Les web designers ne doivent pas hésiter à supprimer les éléments superflus de l’interface car en plus d’optimiser son poids, l’expérience utilisateurs sera aussi améliorée. En effet, la majorité des sites les plus populaires ont des designs sobres et épurés.

La mobilité est également un enjeu à prendre en compte en phase de conception-création. Un site Mobile first ou Responsive design pourra proposer des contenus plus légers en fonction du device utilisé, le temps de chargement sera donc réduit.

Optimiser les développements : le green code

La consommation énergétique d’un site peut varier suivant la manière dont il a été codé. Un mauvais code impliquera davantage de calculs du processeur et nécessitera alors plus d’énergie pour fonctionner. Les développeurs peuvent optimiser leurs fonctions et leurs lignes de code pour le rendre plus efficace et donc plus propre : on parle de “green code”.
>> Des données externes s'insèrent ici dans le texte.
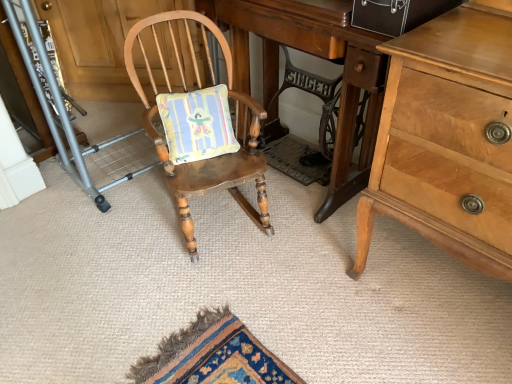 Question: From a real-world perspective, is wooden rocking chair at center on wooden desk at center?

Choices:
 (A) yes
 (B) no

Answer: (B)

Question: Is wooden rocking chair at center bigger than wooden desk at center?

Choices:
 (A) yes
 (B) no

Answer: (B)

Question: From a real-world perspective, is wooden rocking chair at center under wooden desk at center?

Choices:
 (A) yes
 (B) no

Answer: (A)

Question: Does wooden rocking chair at center lie in front of wooden desk at center?

Choices:
 (A) no
 (B) yes

Answer: (B)

Question: Is wooden rocking chair at center looking in the opposite direction of wooden desk at center?

Choices:
 (A) yes
 (B) no

Answer: (B)

Question: Is light brown wooden chest of drawers at right in front of or behind brushed metal folding chair at left in the image?

Choices:
 (A) behind
 (B) front

Answer: (B)

Question: From a real-world perspective, is light brown wooden chest of drawers at right above or below brushed metal folding chair at left?

Choices:
 (A) above
 (B) below

Answer: (A)

Question: Do you think light brown wooden chest of drawers at right is within brushed metal folding chair at left, or outside of it?

Choices:
 (A) inside
 (B) outside

Answer: (B)

Question: Is point (467, 153) closer or farther from the camera than point (7, 109)?

Choices:
 (A) closer
 (B) farther

Answer: (A)

Question: From the image's perspective, is brushed metal folding chair at left above or below light brown wooden chest of drawers at right?

Choices:
 (A) below
 (B) above

Answer: (B)

Question: Would you say brushed metal folding chair at left is inside or outside light brown wooden chest of drawers at right?

Choices:
 (A) inside
 (B) outside

Answer: (B)

Question: From a real-world perspective, is brushed metal folding chair at left above or below light brown wooden chest of drawers at right?

Choices:
 (A) above
 (B) below

Answer: (B)

Question: Considering the positions of point (6, 87) and point (386, 182), is point (6, 87) closer or farther from the camera than point (386, 182)?

Choices:
 (A) closer
 (B) farther

Answer: (B)

Question: Considering the positions of point (206, 54) and point (380, 94), is point (206, 54) closer or farther from the camera than point (380, 94)?

Choices:
 (A) farther
 (B) closer

Answer: (A)

Question: Is wooden rocking chair at center taller or shorter than wooden desk at center?

Choices:
 (A) short
 (B) tall

Answer: (A) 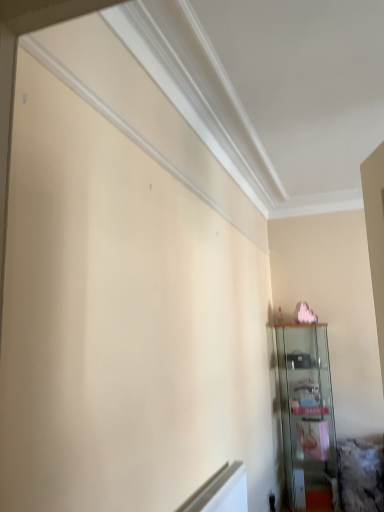 Describe the element at coordinates (307, 415) in the screenshot. I see `clear glass cabinet at right` at that location.

The height and width of the screenshot is (512, 384). Find the location of `clear glass cabinet at right`. clear glass cabinet at right is located at coordinates (307, 415).

In order to face clear glass cabinet at right, should I rotate leftwards or rightwards?

Turn right approximately 15.227 degrees to face it.

Measure the distance between clear glass cabinet at right and camera.

A distance of 3.67 meters exists between clear glass cabinet at right and camera.

Where is `clear glass cabinet at right`? Image resolution: width=384 pixels, height=512 pixels. clear glass cabinet at right is located at coordinates (307, 415). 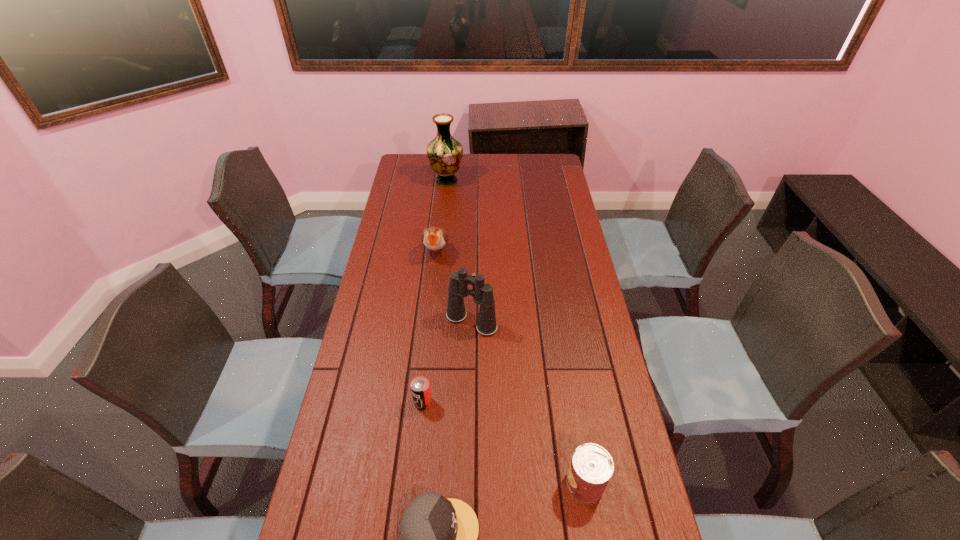 Identify the location of free spot between the vase and the fourth shortest object. The image size is (960, 540). (x=442, y=216).

Identify which object is the third closest to the fourth farthest object. Please provide its 2D coordinates. Your answer should be formatted as a tuple, i.e. [(x, y)], where the tuple contains the x and y coordinates of a point satisfying the conditions above.

[(591, 467)]

At what (x,y) coordinates should I click in order to perform the action: click on object that can be found as the closest to the vase. Please return your answer as a coordinate pair (x, y). The height and width of the screenshot is (540, 960). Looking at the image, I should click on (434, 238).

Find the location of `free space that satisfies the following two spatial constraints: 1. at the face of the fifth nearest object; 2. on the right side of the left can`. free space that satisfies the following two spatial constraints: 1. at the face of the fifth nearest object; 2. on the right side of the left can is located at coordinates (420, 402).

Locate an element on the screen. The image size is (960, 540). vacant space that satisfies the following two spatial constraints: 1. at the face of the binoculars; 2. on the right side of the bird is located at coordinates (428, 322).

This screenshot has height=540, width=960. Identify the location of vacant space that satisfies the following two spatial constraints: 1. on the front side of the taller can; 2. on the left side of the farther can. (415, 483).

Identify the location of blank area in the image that satisfies the following two spatial constraints: 1. at the face of the fifth shortest object; 2. on the right side of the fifth nearest object. The image size is (960, 540). (428, 322). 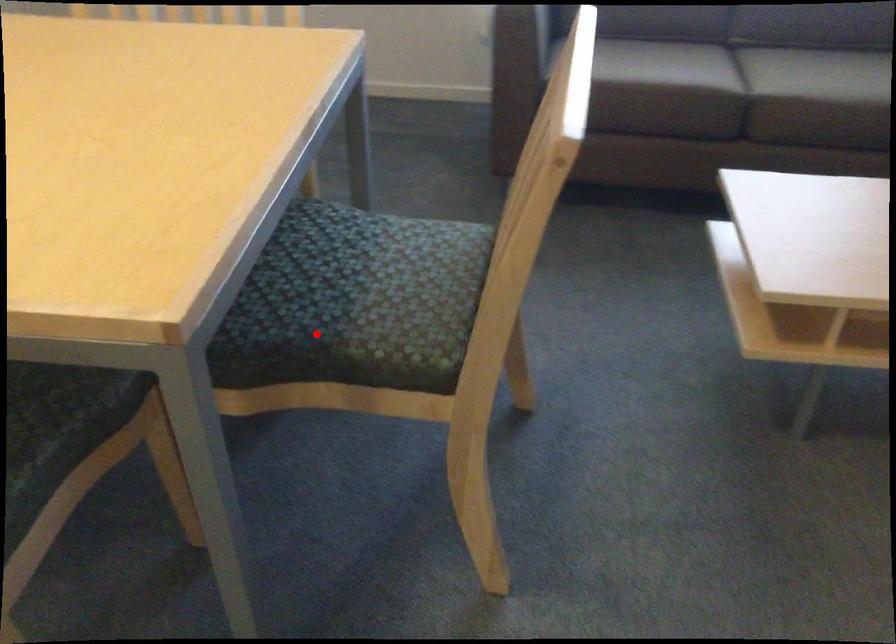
En 2015, le collectif “Conception Numérique Responsable” qui regroupe une soixantaine d’organisations françaises (annonceurs, institutions, agences web, cabinets d’étude en environnement…) a publié un référentiel détaillant 115 bonnes pratiques à appliquer en eco-conception web, parmis lesquelles :

– La mise en cache des contenus
– Le traitement asynchrone lorsque c’est possible
– La minification des scripts
– La génération des spritesheets CSS
– La réduction des redirections
– La désactivation de certains logs…

Ces recommandations sont accessibles en ligne sous forme d’une checklist sous une licence libre de droits.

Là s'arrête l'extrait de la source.